Britain's first book blogger (November 2000)

Wednesday, November 10, 2010

Saying what counts: Saul Bellow writes to John Cheever

All sorts of pleasant and intelligent people read the books and write thoughtful letters about them. I don’t know who they are, but they are marvelous and seem to live quite independently of the prejudices of advertising, journalism, and the cranky academic world. Think of the books that have enjoyed independent lives. Let Us Now Praise Famous Men. Under the Volcano. Henderson the Rain King. A splendid book like Humboldt’s Gift was received with confusion and dismay, but hundreds of thousands of people went out and bought hardcover copies. The room where I work has a window looking into a wood, and I like to think that these earnest, lovable, and mysterious readers are in there.
This is John Cheever describing to The Paris Review how he imagined his readers. Forty-one years later, his mysterious readers may be now online, posting blog reviews and discussing books disdained elsewhere. For Cheever, one such reader was Saul Bellow, as one of the most moving letters in the new collection attests.

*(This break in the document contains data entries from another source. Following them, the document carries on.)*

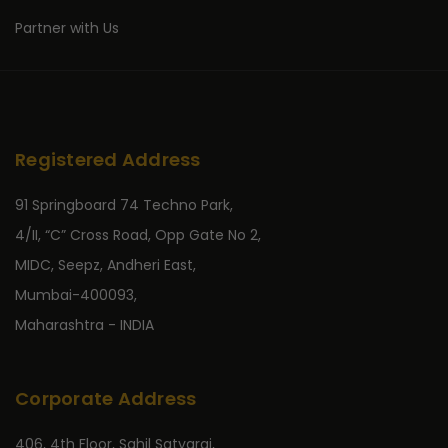
Partner with Us
Registered Address
91 Springboard 74 Techno Park,
4/II, “C” Cross Road, Opp Gate No 2,
MIDC, Seepz, Andheri East,
Mumbai-400093,
Maharashtra - INDIA
Corporate Address
406, 4th Floor, Sahil Satyaraj,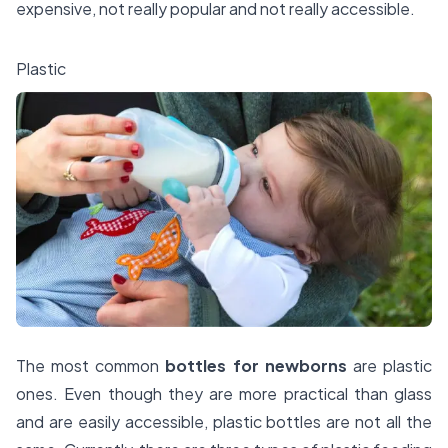
expensive, not really popular and not really accessible.
Plastic
The most common
bottles for newborns
are plastic
ones. Even though they are more practical than glass
and are easily accessible, plastic bottles are not all the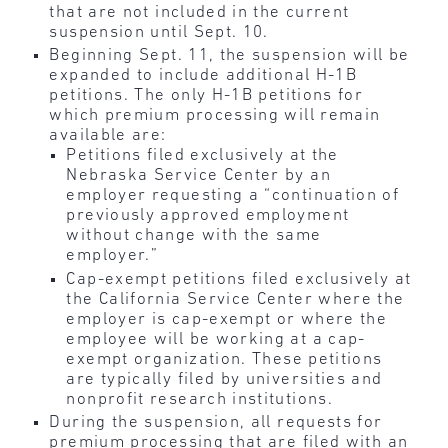
that are not included in the current
suspension until Sept. 10.
Beginning Sept. 11, the suspension will be
expanded to include additional H-1B
petitions. The only H-1B petitions for
which premium processing will remain
available are:
Petitions filed exclusively at the
Nebraska Service Center by an
employer requesting a “continuation of
previously approved employment
without change with the same
employer.”
Cap-exempt petitions filed exclusively at
the California Service Center where the
employer is cap-exempt or where the
employee will be working at a cap-
exempt organization.
These petitions
are typically filed by universities and
nonprofit research institutions.
During the suspension, all requests for
premium processing that are filed with an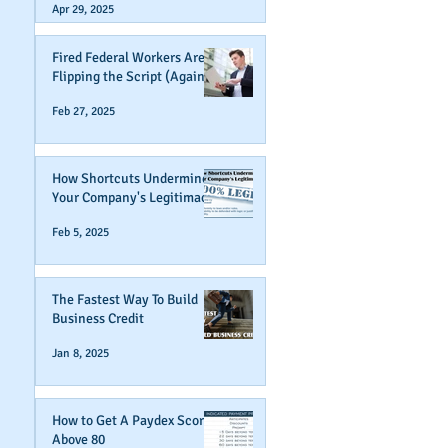
Apr 29, 2025
Fired Federal Workers Are
Flipping the Script (Again)
Feb 27, 2025
How Shortcuts Undermine
Your Company's Legitimacy
Feb 5, 2025
The Fastest Way To Build
Business Credit
Jan 8, 2025
How to Get A Paydex Score
Above 80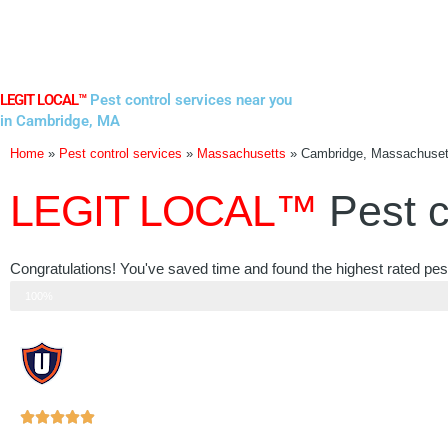
Skip
to
content
LEGIT LOCAL™
Pest control services near you
in Cambridge, MA
Home
»
Pest control services
»
Massachusetts
»
Cambridge, Massachuset
LEGIT LOCAL™
Pest c
Congratulations! You've saved time and found the highest rated pe
Step 3 of 3
100%
Rated





5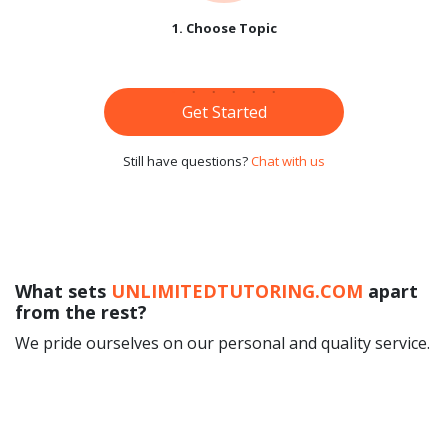
1. Choose Topic
Get Started
Still have questions?
Chat with us
What sets
UNLIMITEDTUTORING.COM
apart
from the rest?
We pride ourselves on our personal and quality service.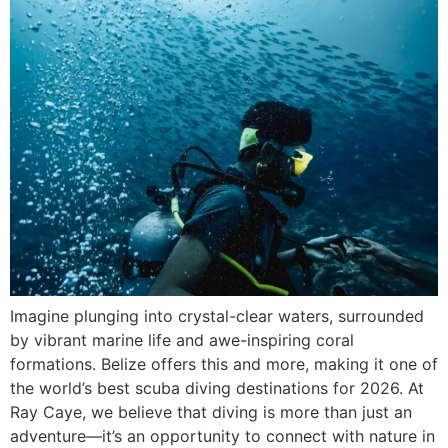
Imagine plunging into crystal-clear waters, surrounded
by vibrant marine life and awe-inspiring coral
formations. Belize offers this and more, making it one of
the world’s best scuba diving destinations for 2026. At
Ray Caye, we believe that diving is more than just an
adventure—it’s an opportunity to connect with nature in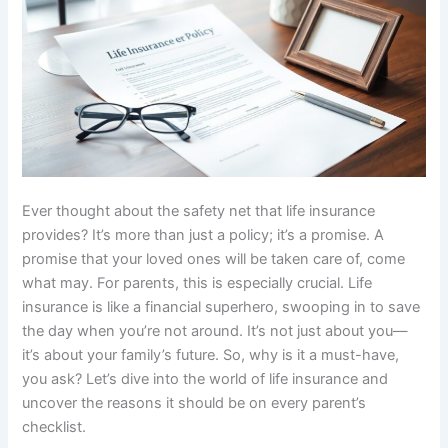
Ever thought about the safety net that life insurance
provides? It’s more than just a policy; it’s a promise. A
promise that your loved ones will be taken care of, come
what may. For parents, this is especially crucial. Life
insurance is like a financial superhero, swooping in to save
the day when you’re not around. It’s not just about you—
it’s about your family’s future. So, why is it a must-have,
you ask? Let’s dive into the world of life insurance and
uncover the reasons it should be on every parent’s
checklist.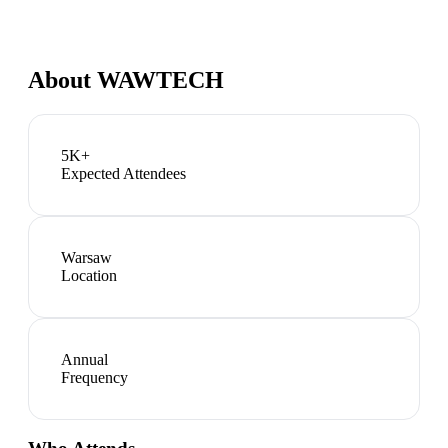
About
WAWTECH
5K+
Expected Attendees
Warsaw
Location
Annual
Frequency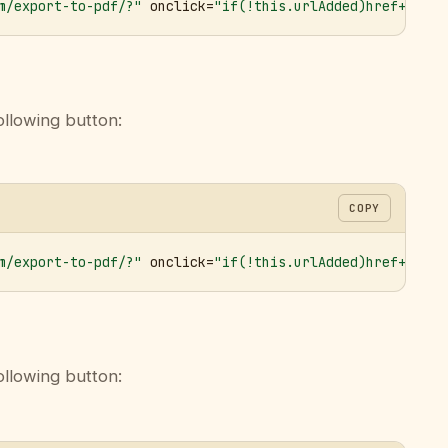
m/export-to-pdf/?"
 onclick=
"if(!this.urlAdded)href+='&ur
ollowing button:
COPY
m/export-to-pdf/?"
 onclick=
"if(!this.urlAdded)href+='&ur
ollowing button: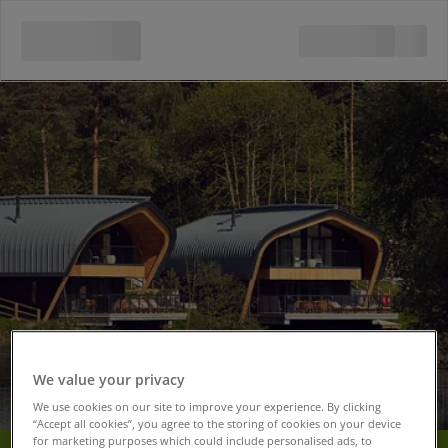
We value your privacy
We use cookies on our site to improve your experience. By clicking
“Accept all cookies”, you agree to the storing of cookies on your device
for marketing purposes which could include personalised ads, to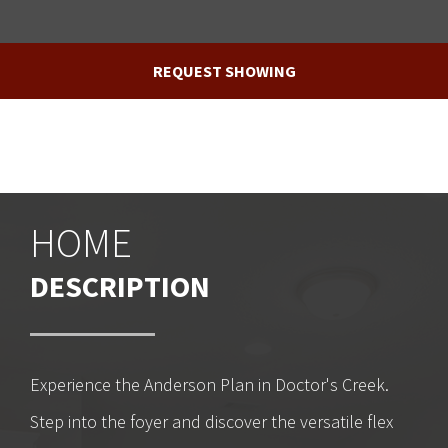
REQUEST SHOWING
HOME
DESCRIPTION
Experience the Anderson Plan in Doctor's Creek.
Step into the foyer and discover the versatile flex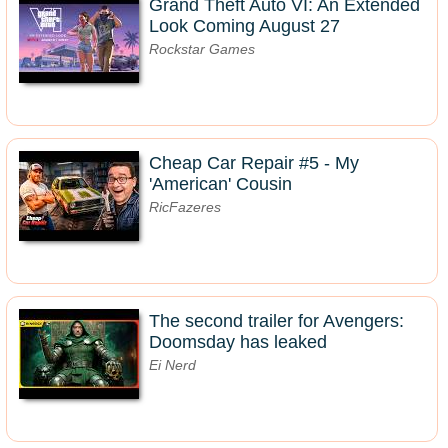
Grand Theft Auto VI: An Extended
Look Coming August 27
Rockstar Games
Cheap Car Repair #5 - My
'American' Cousin
RicFazeres
The second trailer for Avengers:
Doomsday has leaked
Ei Nerd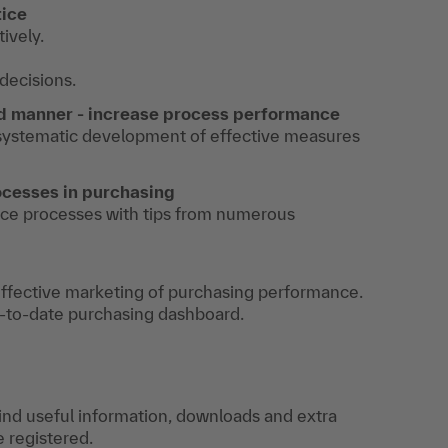
tice
ively.
decisions.
ed manner - increase process performance
 systematic development of effective measures
ocesses in purchasing
ce processes with tips from numerous
 effective marketing of purchasing performance.
p-to-date purchasing dashboard.
find useful information, downloads and extra
e registered.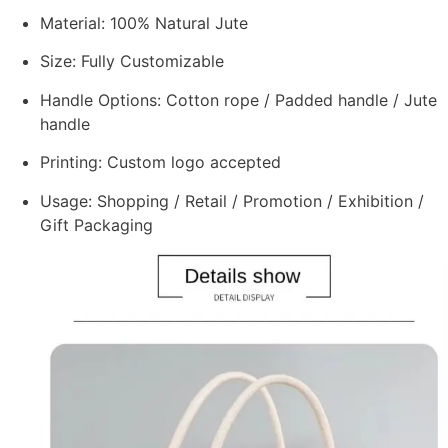
Material: 100% Natural Jute
Size: Fully Customizable
Handle Options: Cotton rope / Padded handle / Jute
handle
Printing: Custom logo accepted
Usage: Shopping / Retail / Promotion / Exhibition /
Gift Packaging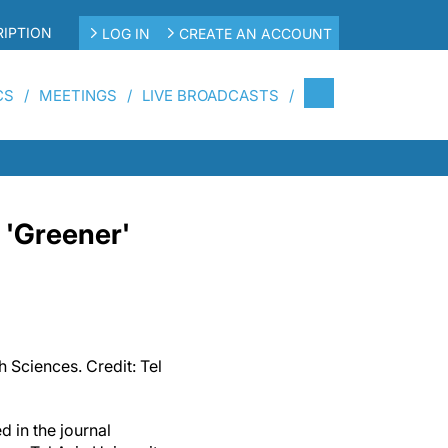
IPTION
LOG IN
CREATE AN ACCOUNT
CS
MEETINGS
LIVE BROADCASTS
 'Greener'
 Sciences. Credit: Tel
d in the journal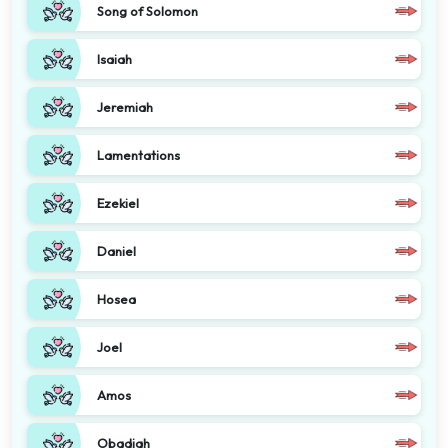
Song of Solomon
Isaiah
Jeremiah
Lamentations
Ezekiel
Daniel
Hosea
Joel
Amos
Obadiah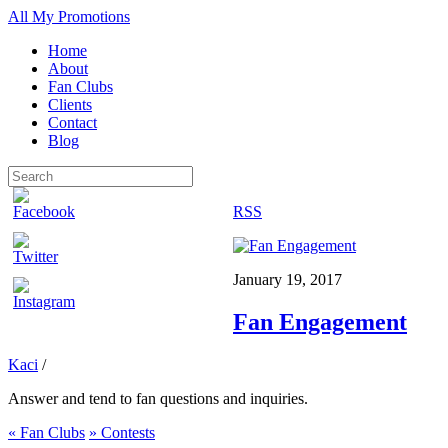
All My Promotions
Home
About
Fan Clubs
Clients
Contact
Blog
RSS
January 19, 2017
Fan Engagement
Kaci
/
Answer and tend to fan questions and inquiries.
«
Fan Clubs
»
Contests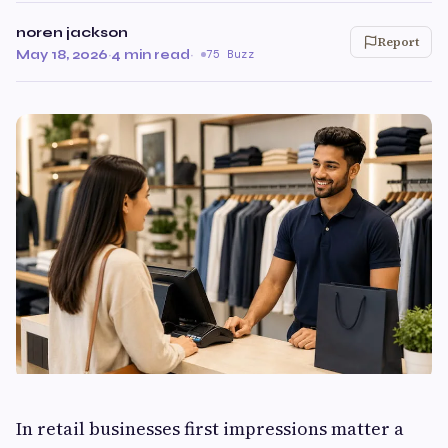
noren jackson
Report
May 18, 2026
·
4 min read
·
75 Buzz
In retail businesses first impressions matter a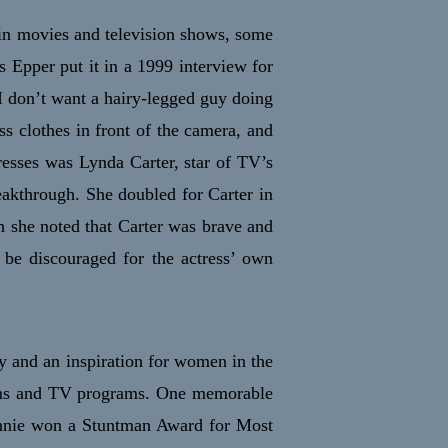
in movies and television shows, some
s Epper put it in a 1999 interview for
I don’t want a hairy-legged guy doing
s clothes in front of the camera, and
resses was Lynda Carter, star of TV’s
akthrough. She doubled for Carter in
h she noted that Carter was brave and
 be discouraged for the actress’ own
y and an inspiration for women in the
films and TV programs. One memorable
annie won a Stuntman Award for Most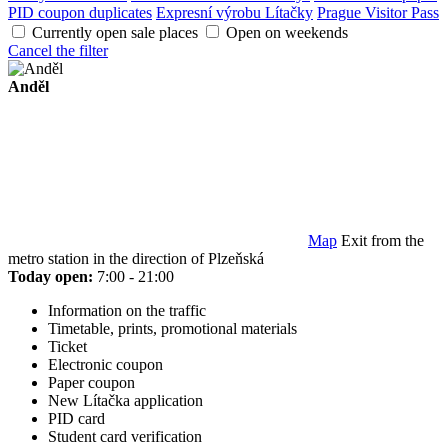
PID coupon duplicates
Expresní výrobu Lítačky
Prague Visitor Pass
Currently open sale places
Open on weekends
Cancel the filter
Anděl
Map
Exit from the
metro station in the direction of Plzeňská
Today open:
7:00 - 21:00
Information on the traffic
Timetable, prints, promotional materials
Ticket
Electronic coupon
Paper coupon
New Lítačka application
PID card
Student card verification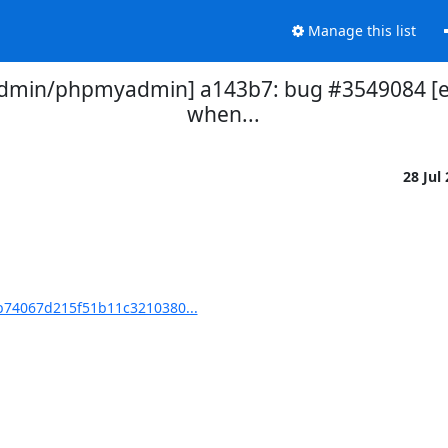
Manage this list
in/phpmyadmin] a143b7: bug #3549084 [edit
when...
28 Jul
74067d215f51b11c3210380...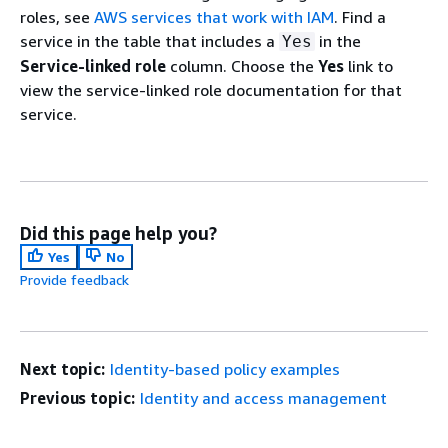
roles, see
AWS services that work with IAM
. Find a
service in the table that includes a
in the
Yes
Service-linked role
column. Choose the
Yes
link to
view the service-linked role documentation for that
service.
Did this page help you?
Yes
No
Provide feedback
Next topic:
Identity-based policy examples
Previous topic:
Identity and access management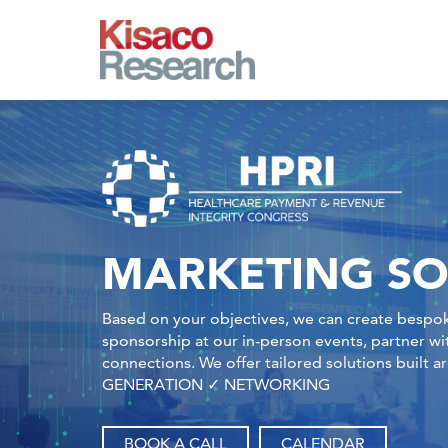
Skip to main content
MARKETING SO
Based on your objectives, we can create bespok
sponsorship at our in-person events, partner w
connections. We offer tailored solutions bu
GENERATION ✓ NETWORKING
BOOK A CALL
CALENDAR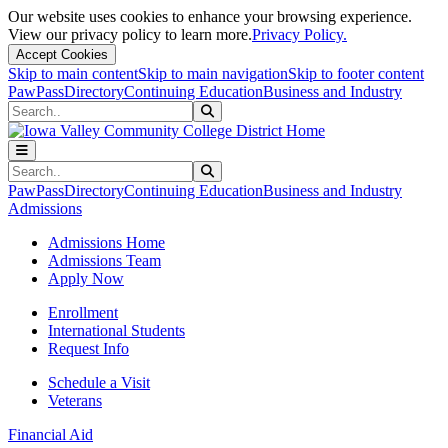
Our website uses cookies to enhance your browsing experience.
View our privacy policy to learn more.
Privacy Policy.
Accept Cookies
Skip to main content
Skip to main navigation
Skip to footer content
PawPass
Directory
Continuing Education
Business and Industry
Search
Submit Search
Search
Submit Search
PawPass
Directory
Continuing Education
Business and Industry
Admissions
Admissions Home
Admissions Team
Apply Now
Enrollment
International Students
Request Info
Schedule a Visit
Veterans
Financial Aid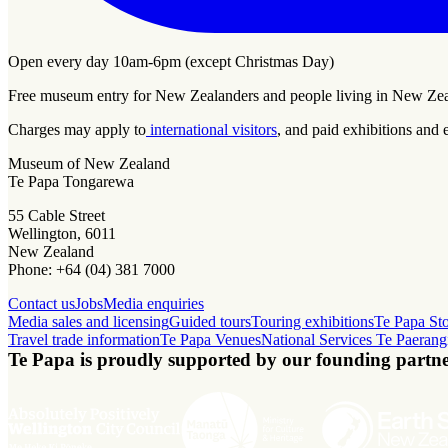
Open every day 10am-6pm (except Christmas Day)
Free museum entry for New Zealanders and people living in New Ze
Charges may apply to
international visitors
, and paid exhibitions and 
Museum of New Zealand
Te Papa Tongarewa
55 Cable Street
Wellington, 6011
New Zealand
Phone: +64 (04) 381 7000
Contact us
Jobs
Media enquiries
Media sales and licensing
Guided tours
Touring exhibitions
Te Papa St
Travel trade information
Te Papa Venues
National Services Te Paerang
Te Papa is proudly supported by our founding partne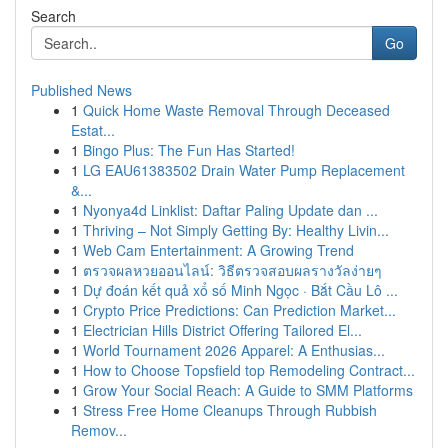
Search
Go
Published News
1
Quick Home Waste Removal Through Deceased
Estat...
1
Bingo Plus: The Fun Has Started!
1
LG EAU61383502 Drain Water Pump Replacement
&...
1
Nyonya4d Linklist: Daftar Paling Update dan ...
1
Thriving – Not Simply Getting By: Healthy Livin...
1
Web Cam Entertainment: A Growing Trend
1
ตรวจผลหวยออนไลน์: วิธีตรวจสอบผลรางวัลง่ายๆ
1
Dự đoán kết quả xổ số Minh Ngọc · Bắt Cầu Lô ...
1
Crypto Price Predictions: Can Prediction Market...
1
Electrician Hills District Offering Tailored El...
1
World Tournament 2026 Apparel: A Enthusias...
1
How to Choose Topsfield top Remodeling Contract...
1
Grow Your Social Reach: A Guide to SMM Platforms
1
Stress Free Home Cleanups Through Rubbish
Remov...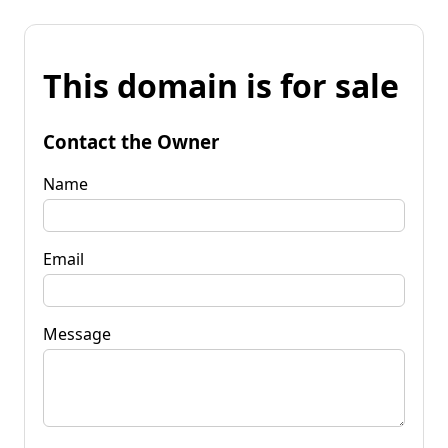
This domain is for sale
Contact the Owner
Name
Email
Message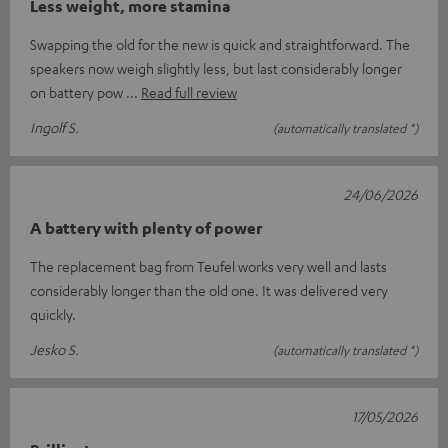
Less weight, more stamina
Swapping the old for the new is quick and straightforward. The
speakers now weigh slightly less, but last considerably longer
on battery pow
Read full review
Ingolf S.
(automatically translated *)
24/06/2026
A battery with plenty of power
The replacement bag from Teufel works very well and lasts
considerably longer than the old one. It was delivered very
quickly.
Jesko S.
(automatically translated *)
17/05/2026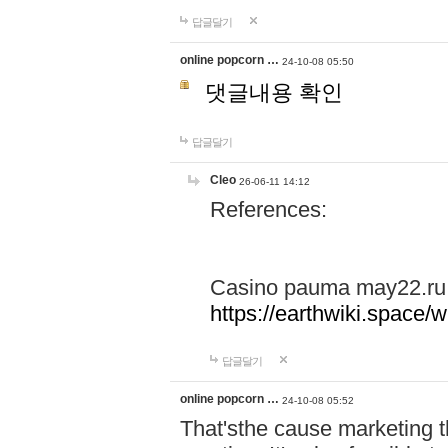
답글달기
online popcorn …
24-10-08 05:50
댓글내용 확인
답글달기
Cleo
26-06-11 14:12
References:
Casino pauma may22.ru
https://earthwiki.spac
답글달기
online popcorn …
24-10-08 05:52
That'sthe cause marketing t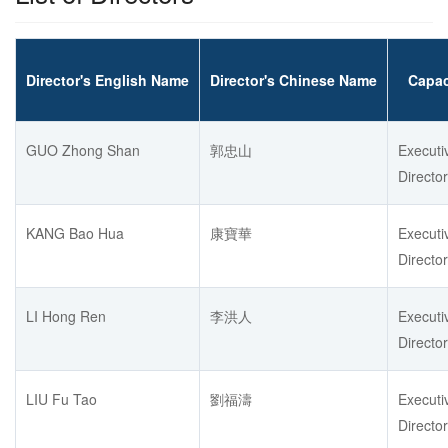
Director's English Name
Director's Chinese Name
Capac
GUO Zhong Shan
郭忠山
Executi
Director
KANG Bao Hua
康寶華
Executi
Director
LI Hong Ren
李洪人
Executi
Director
LIU Fu Tao
劉福濤
Executi
Director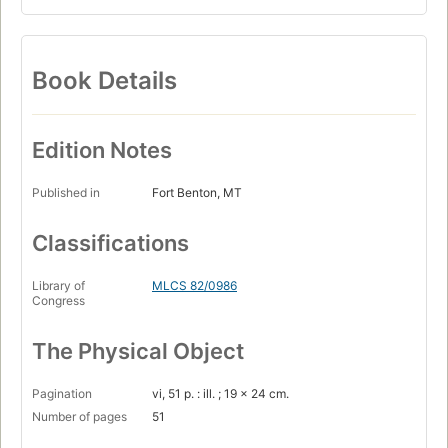
Book Details
Edition Notes
Published in
Fort Benton, MT
Classifications
Library of
MLCS 82/0986
Congress
The Physical Object
Pagination
vi, 51 p. : ill. ; 19 x 24 cm.
Number of pages
51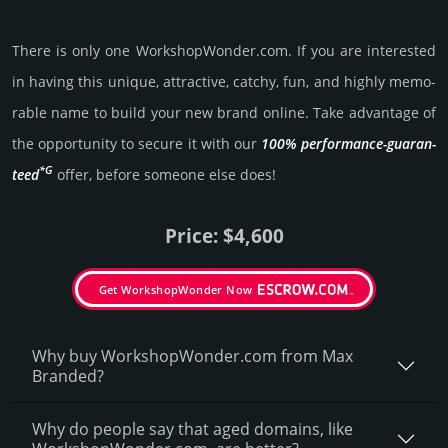
There is only one WorkshopWonder.­com. If you are int­eres­ted
in having this unique, attractive, catchy, fun, and highly memo­
rable name to build your new brand online. Take advantage of
the opportunity to secure it with our
100% per­for­mance-gua­ran­
*G
teed
offer, before someone else does!
Price: $4,600
Get WorkshopWonder Now
Why buy WorkshopWonder.­com from Max
Branded?
Why do people say that aged domains, like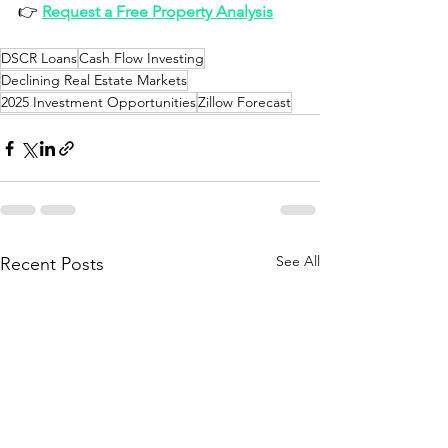
👉 
Request a Free Property Analysis
DSCR Loans
Cash Flow Investing
Declining Real Estate Markets
2025 Investment Opportunities
Zillow Forecast
See All
Recent Posts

In December 1981, Cheever spoke to Bellow over the telephone and, from the valedictory tone of Bellow's following letter, it's clear they both knew about the cancer that would kill Cheever's seven months later. "We didn't spend much time together" Bellow writes, "but there is a significant attachment between us"; an attachment because, he continues, "we put our souls to the same kind of schooling, and it's this esoteric training which we had the gall, under the hostile stare of exoteric America to persist in, that brings us together."
You were engaged, as a writer should be, in transforming yourself. When I read your collected stories I was moved to see the transformation taking place on the printed page. There's nothing that counts really except this transforming action of the soul. I loved you for this. I loved you anyway, but for this especially.
        Up and down on these rough American seas we've navigated for so many decades; we've had our bad trips, too–unavoidable absurdities, dirty weather, but that doesn't count, really. I've been trying to say what does count.